▶ **Assignment**
In the records below, the relevant part opens with the line containing "Article submissions are" and closes with the line containing "Striving to improve"; print that part exactly and only, without its pictures.

▶ **Data extract**
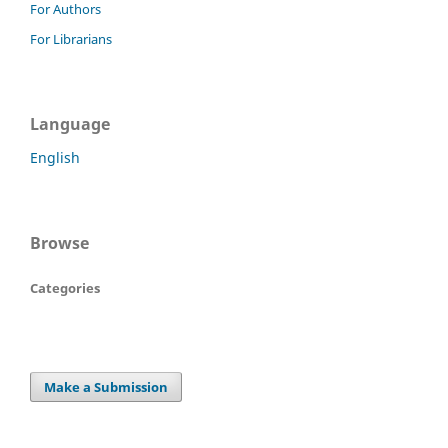
For Authors
For Librarians
Language
English
Browse
Categories
Make a Submission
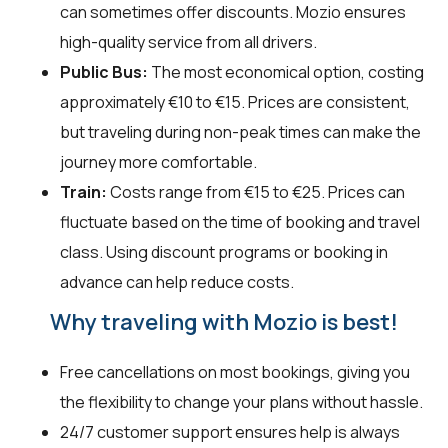
can sometimes offer discounts. Mozio ensures
high-quality service from all drivers.
Public Bus:
The most economical option, costing
approximately €10 to €15. Prices are consistent,
but traveling during non-peak times can make the
journey more comfortable.
Train:
Costs range from €15 to €25. Prices can
fluctuate based on the time of booking and travel
class. Using discount programs or booking in
advance can help reduce costs.
Why traveling with Mozio is best!
Free cancellations on most bookings, giving you
the flexibility to change your plans without hassle.
24/7 customer support ensures help is always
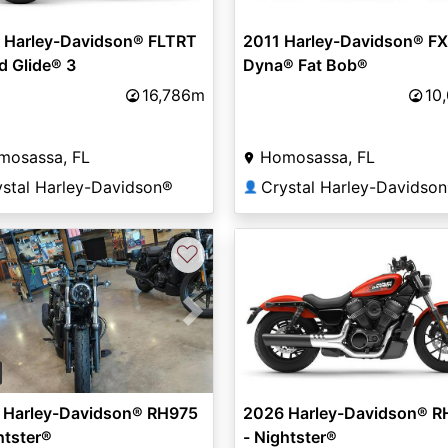
 Harley-Davidson® FLTRT
2011 Harley-Davidson® FX
d Glide® 3
Dyna® Fat Bob®
16,786m
10
mosassa, FL
Homosassa, FL
ystal Harley-Davidson®
Crystal Harley-Davidso
👤
♡
vious
Next
 Harley-Davidson® RH975
2026 Harley-Davidson® R
htster®
- Nightster®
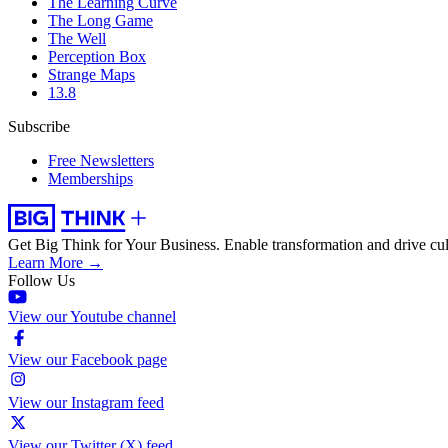
The Learning Curve
The Long Game
The Well
Perception Box
Strange Maps
13.8
Subscribe
Free Newsletters
Memberships
Get Big Think for Your Business.
Enable transformation and drive cul
Learn More →
Follow Us
View our Youtube channel
View our Facebook page
View our Instagram feed
View our Twitter (X) feed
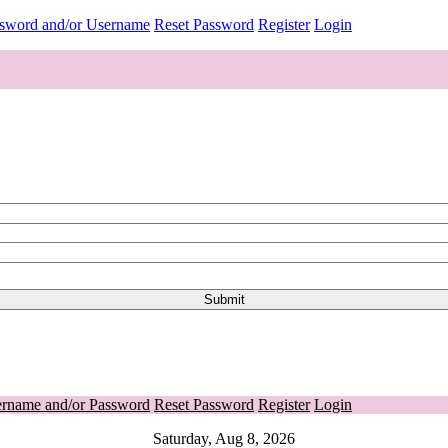
ssword and/or Username
Reset Password
Register
Login
ername and/or Password
Reset Password
Register
Login
Saturday, Aug 8, 2026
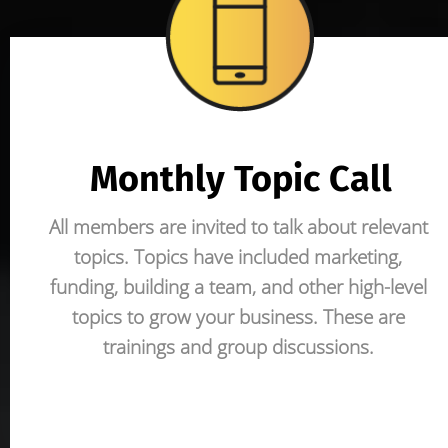
Monthly Topic Call
All members are invited to talk about relevant 
topics. Topics have included marketing, 
funding, building a team, and other high-level 
topics to grow your business. These are 
trainings and group discussions.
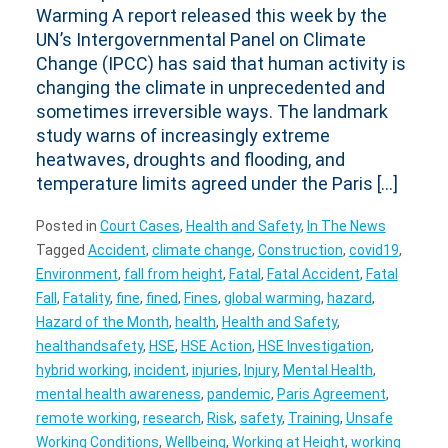
Warming A report released this week by the
UN’s Intergovernmental Panel on Climate
Change (IPCC) has said that human activity is
changing the climate in unprecedented and
sometimes irreversible ways. The landmark
study warns of increasingly extreme
heatwaves, droughts and flooding, and
temperature limits agreed under the Paris […]
Posted in
Court Cases
,
Health and Safety
,
In The News
Tagged
Accident
,
climate change
,
Construction
,
covid19
,
Environment
,
fall from height
,
Fatal
,
Fatal Accident
,
Fatal
Fall
,
Fatality
,
fine
,
fined
,
Fines
,
global warming
,
hazard
,
Hazard of the Month
,
health
,
Health and Safety
,
healthandsafety
,
HSE
,
HSE Action
,
HSE Investigation
,
hybrid working
,
incident
,
injuries
,
Injury
,
Mental Health
,
mental health awareness
,
pandemic
,
Paris Agreement
,
remote working
,
research
,
Risk
,
safety
,
Training
,
Unsafe
Working Conditions
,
Wellbeing
,
Working at Height
,
working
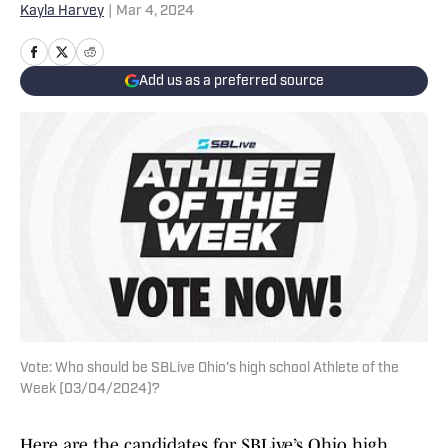
Kayla Harvey
|
Mar 4, 2024
Add us as a preferred source
Vote: Who should be SBLive Ohio's high school Athlete of the
Week (03/04/2024)?
Here are the candidates for SBLive’s Ohio high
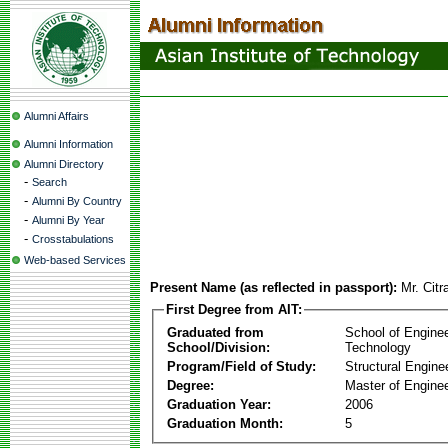
Alumni Affairs
Alumni Information
Alumni Directory
-
Search
-
Alumni By Country
-
Alumni By Year
-
Crosstabulations
Web-based Services
Present Name (as reflected in passport):
Mr. Cit
First Degree from AIT:
Graduated from
School of Engine
School/Division:
Technology
Program/Field of Study:
Structural Engine
Degree:
Master of Enginee
Graduation Year:
2006
Graduation Month:
5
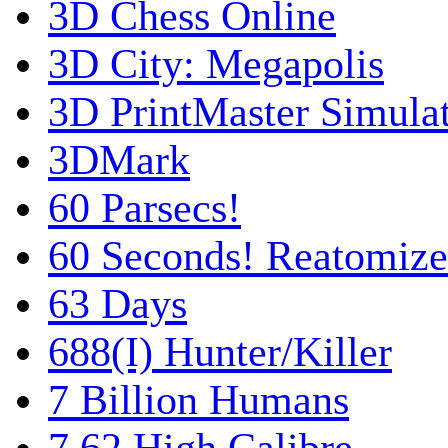
3D Chess Online
3D City: Megapolis
3D PrintMaster Simula
3DMark
60 Parsecs!
60 Seconds! Reatomiz
63 Days
688(I) Hunter/Killer
7 Billion Humans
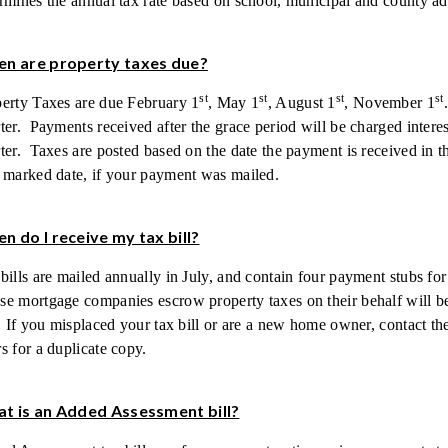
rmines the annual tax rate based on school, municipal and county a
n are property taxes due?
st
st
st
st
erty Taxes are due February 1
, May 1
, August 1
, November 1
ter. Payments received after the grace period will be charged interest
ter. Taxes are posted based on the date the payment is received in
 marked date, if your payment was mailed.
n do I receive my tax bill?
bills are mailed annually in July, and contain four payment stubs fo
e mortgage companies escrow property taxes on their behalf will be
. If you misplaced your tax bill or are a new home owner, contact t
s for a duplicate copy.
t is an Added Assessment bill?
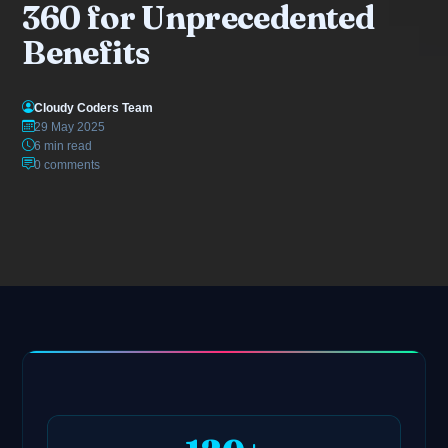
360 for Unprecedented
Benefits
Cloudy Coders Team
29 May 2025
6 min read
0 comments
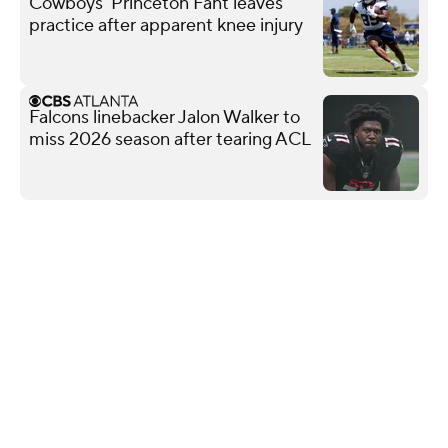
Cowboys' Princeton Fant leaves
practice after apparent knee injury
Falcons linebacker Jalon Walker to
miss 2026 season after tearing ACL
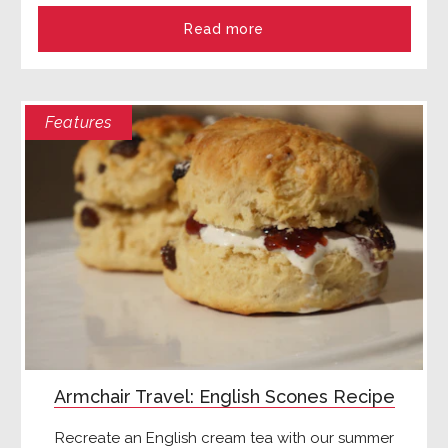
Read more
Features
Armchair Travel: English Scones Recipe
Recreate an English cream tea with our summer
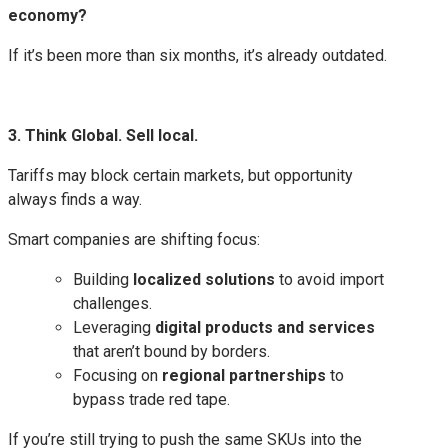
economy?
If it’s been more than six months, it’s already outdated.
3. Think Global. Sell local.
Tariffs may block certain markets, but opportunity
always finds a way.
Smart companies are shifting focus:
Building
localized solutions
to avoid import
challenges.
Leveraging
digital products and services
that aren’t bound by borders.
Focusing on
regional partnerships
to
bypass trade red tape.
If you’re still trying to push the same SKUs into the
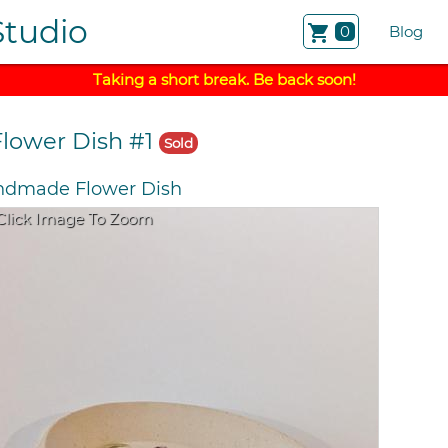
Studio
shopping_cart
0
Blog
Taking a short break. Be back soon!
Flower Dish #1
Sold
dmade Flower Dish
Click Image To Zoom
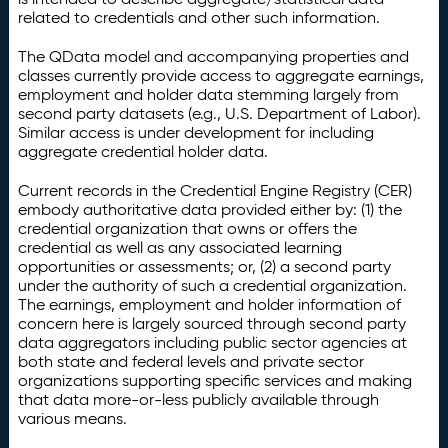
related to credentials and other such information.
The QData model and accompanying properties and
classes currently provide access to aggregate earnings,
employment and holder data stemming largely from
second party datasets (e.g., U.S. Department of Labor).
Similar access is under development for including
aggregate credential holder data.
Current records in the Credential Engine Registry (CER)
embody authoritative data provided either by: (1) the
credential organization that owns or offers the
credential as well as any associated learning
opportunities or assessments; or, (2) a second party
under the authority of such a credential organization.
The earnings, employment and holder information of
concern here is largely sourced through second party
data aggregators including public sector agencies at
both state and federal levels and private sector
organizations supporting specific services and making
that data more-or-less publicly available through
various means.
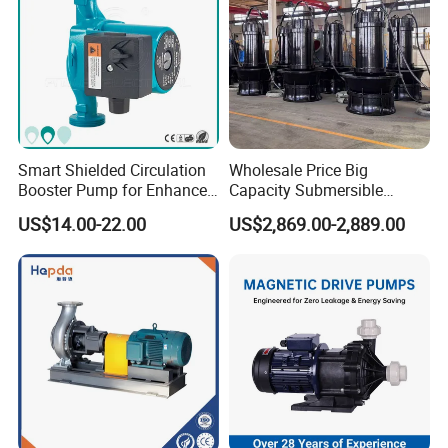
Smart Shielded Circulation
Wholesale Price Big
Booster Pump for Enhanced
Capacity Submersible
Home Efficiency
Vertical Axial Flow Pump
US$14.00-22.00
US$2,869.00-2,889.00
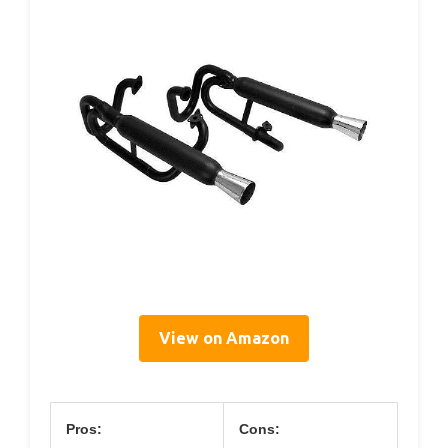
View on Amazon
Pros:
Cons:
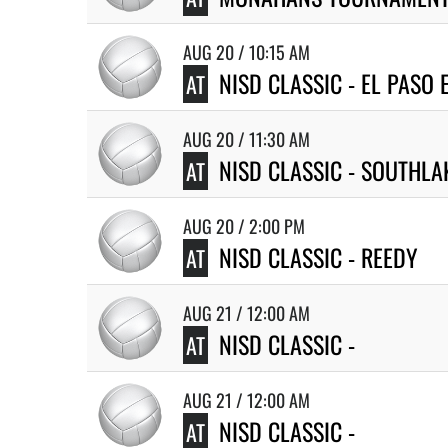
AUG 20 / 10:15 AM
NISD CLASSIC - EL PASO 
AT
AUG 20 / 11:30 AM
NISD CLASSIC - SOUTHLA
AT
AUG 20 / 2:00 PM
NISD CLASSIC - REEDY
AT
AUG 21 / 12:00 AM
NISD CLASSIC -
AT
AUG 21 / 12:00 AM
NISD CLASSIC -
AT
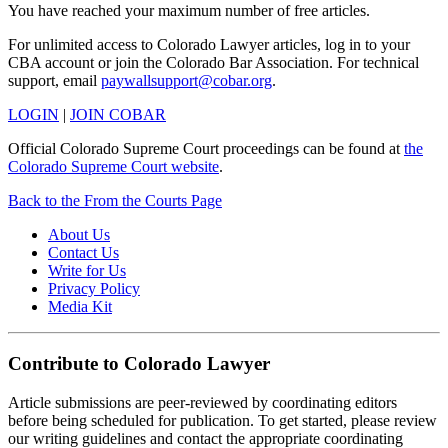
You have reached your maximum number of free articles.
For unlimited access to Colorado Lawyer articles, log in to your
CBA account or join the Colorado Bar Association. For technical
support, email
paywallsupport@cobar.org
.
LOGIN
|
JOIN COBAR
Official Colorado Supreme Court proceedings can be found at
the
Colorado Supreme Court website
.
Back to the From the Courts Page
About Us
Contact Us
Write for Us
Privacy Policy
Media Kit
Contribute to Colorado Lawyer
Article submissions are peer-reviewed by coordinating editors
before being scheduled for publication. To get started, please review
our writing guidelines and contact the appropriate coordinating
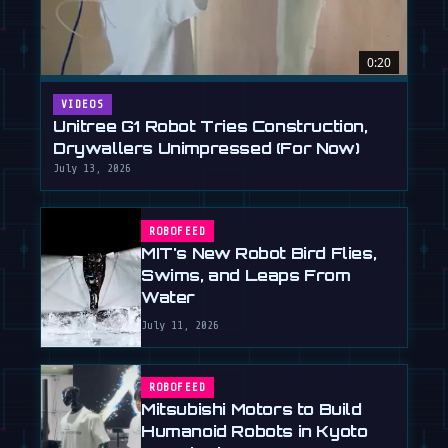
0:20
VIDEOS
Unitree G1 Robot Tries Construction,
Drywallers Unimpressed (For Now)
July 13, 2026
ROBOFEED
MIT's New Robot Bird Flies,
Swims, and Leaps From
Water
July 11, 2026
ROBOFEED
Mitsubishi Motors to Build
Humanoid Robots in Kyoto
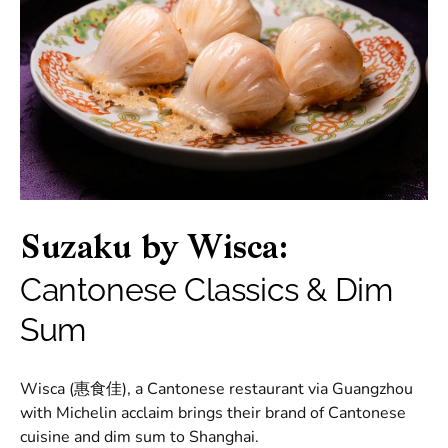
Suzaku by Wisca:
Cantonese Classics & Dim
Sum
Wisca (惠食佳), a Cantonese restaurant via Guangzhou
with Michelin acclaim brings their brand of Cantonese
cuisine and dim sum to Shanghai.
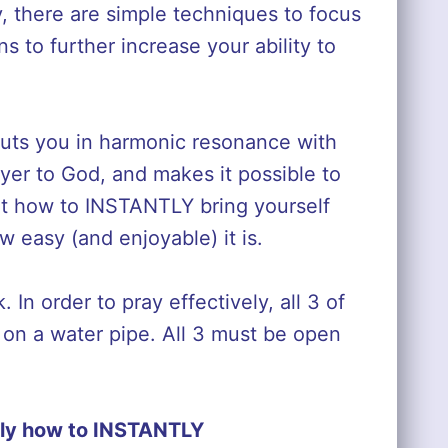
y, there are simple techniques to focus
s to further increase your ability to
puts you in harmonic resonance with
ayer to God, and makes it possible to
out how to INSTANTLY bring yourself
w easy (and enjoyable) it is.
 In order to pray effectively, all 3 of
s on a water pipe. All 3 must be open
ly how to INSTANTLY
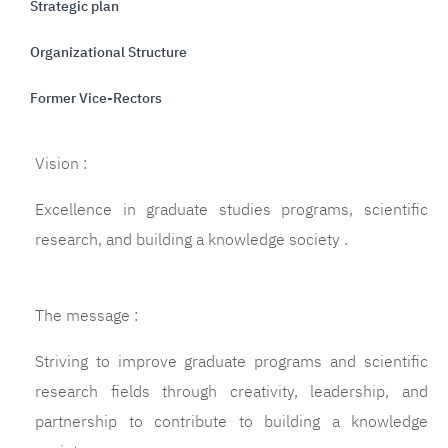
Strategic plan
Organizational Structure
Former Vice-Rectors
Vision :
Excellence in graduate studies programs, scientific
research, and building a knowledge society .
The message :
Striving to improve graduate programs and scientific
research fields through creativity, leadership, and
partnership to contribute to building a knowledge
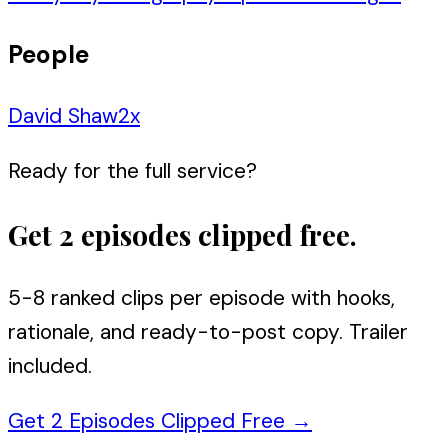
People
David Shaw
2
x
Ready for the full service?
Get 2 episodes clipped free.
5-8 ranked clips per episode with hooks,
rationale, and ready-to-post copy. Trailer
included.
Get 2 Episodes Clipped Free
→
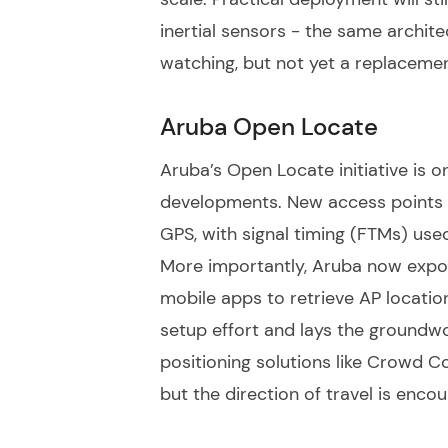
inertial sensors - the same archi
watching, but not yet a replaceme
Aruba Open Locate
Aruba’s Open Locate initiative is o
developments. New access points 
GPS, with signal timing (FTMs) use
More importantly, Aruba now expos
mobile apps to retrieve AP locatio
setup effort and lays the groundwo
positioning solutions like Crowd Co
but the direction of travel is encou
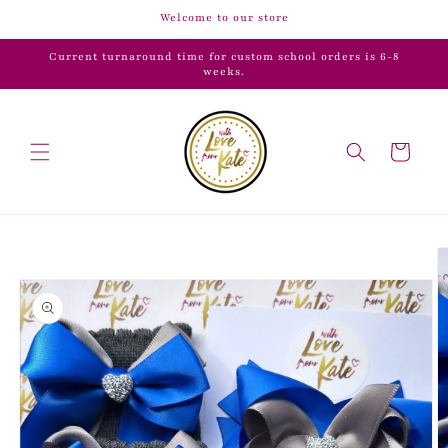
Skip to
Welcome to our store
content
Current turnaround time for custom school orders is 6-8
weeks.
Cart
Skip to
product
information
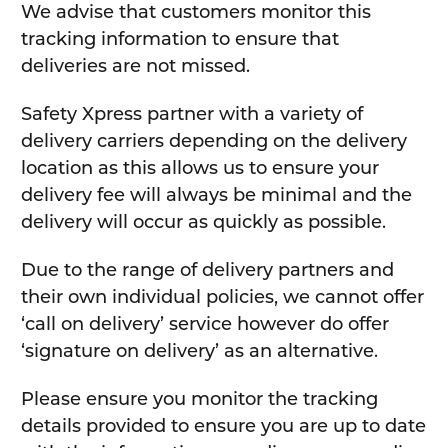
We advise that customers monitor this
tracking information to ensure that
deliveries are not missed.
Safety Xpress partner with a variety of
delivery carriers depending on the delivery
location as this allows us to ensure your
delivery fee will always be minimal and the
delivery will occur as quickly as possible.
Due to the range of delivery partners and
their own individual policies, we cannot offer
‘call on delivery’ service however do offer
‘signature on delivery’ as an alternative.
Please ensure you monitor the tracking
details provided to ensure you are up to date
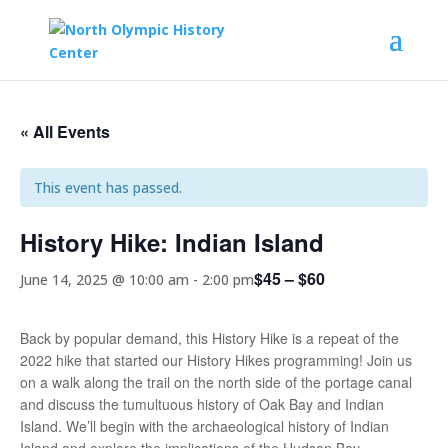
« All Events
This event has passed.
History Hike: Indian Island
$45 – $60
June 14, 2025 @ 10:00 am
-
2:00 pm
Back by popular demand, this History Hike is a repeat of the
2022 hike that started our History Hikes programming! Join us
on a walk along the trail on the north side of the portage canal
and discuss the tumultuous history of Oak Bay and Indian
Island. We’ll begin with the archaeological history of Indian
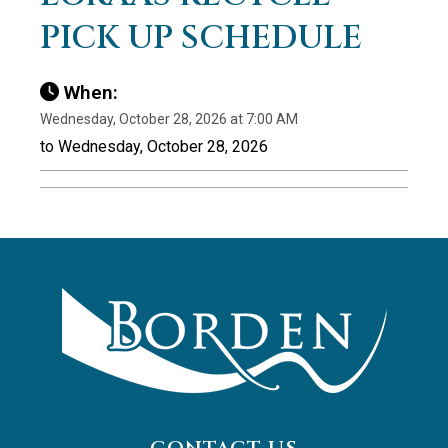
PICK UP SCHEDULE
When:
Wednesday, October 28, 2026 at 7:00 AM
to Wednesday, October 28, 2026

▶ **Completed task**
Article submissions are peer-reviewed by coordinating editors
before being scheduled for publication. To get started, please review
our writing guidelines and contact the appropriate coordinating
0:20
VIDEOS
Unitree G1 Robot Tries Construction,
Drywallers Unimpressed (For Now)
July 13, 2026
ROBOFEED
MIT's New Robot Bird Flies,
Swims, and Leaps From
Water
July 11, 2026
ROBOFEED
Mitsubishi Motors to Build
Humanoid Robots in Kyoto
Suzaku by Wisca:
Cantonese Classics & Dim
Sum
Wisca (惠食佳), a Cantonese restaurant via Guangzhou
with Michelin acclaim brings their brand of Cantonese
cuisine and dim sum to Shanghai.
y, there are simple techniques to focus
s to further increase your ability to
puts you in harmonic resonance with
ayer to God, and makes it possible to
out how to INSTANTLY bring yourself
w easy (and enjoyable) it is.
 In order to pray effectively, all 3 of
s on a water pipe. All 3 must be open
ly how to INSTANTLY
Strategic plan
Organizational Structure
Former Vice-Rectors
Vision :
Excellence in graduate studies programs, scientific
research, and building a knowledge society .
The message :
Striving to improve graduate programs and scientific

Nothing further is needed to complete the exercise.